*** Opening of Information supplied ***
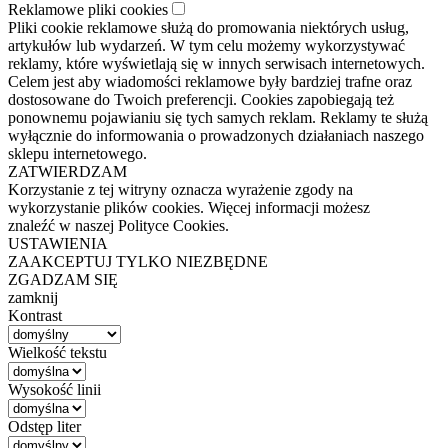
Reklamowe pliki cookies
Pliki cookie reklamowe służą do promowania niektórych usług,
artykułów lub wydarzeń. W tym celu możemy wykorzystywać
reklamy, które wyświetlają się w innych serwisach internetowych.
Celem jest aby wiadomości reklamowe były bardziej trafne oraz
dostosowane do Twoich preferencji. Cookies zapobiegają też
ponownemu pojawianiu się tych samych reklam. Reklamy te służą
wyłącznie do informowania o prowadzonych działaniach naszego
sklepu internetowego.
ZATWIERDZAM
Korzystanie z tej witryny oznacza wyrażenie zgody na
wykorzystanie plików cookies. Więcej informacji możesz
znaleźć w naszej Polityce Cookies.
USTAWIENIA
ZAAKCEPTUJ TYLKO NIEZBĘDNE
ZGADZAM SIĘ
zamknij
Kontrast
Wielkość tekstu
Wysokość linii
Odstęp liter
*** Close of Information supplied ***
• Brief:
Beginning with the line containing "artykułów lub wydarzeń." in the material above, copy every line exactly until you have copied the line containing "ponownemu pojawianiu się".

• Response to the exercise:
artykułów lub wydarzeń. W tym celu możemy wykorzystywać
reklamy, które wyświetlają się w innych serwisach internetowych.
Celem jest aby wiadomości reklamowe były bardziej trafne oraz
dostosowane do Twoich preferencji. Cookies zapobiegają też
ponownemu pojawianiu się tych samych reklam. Reklamy te służą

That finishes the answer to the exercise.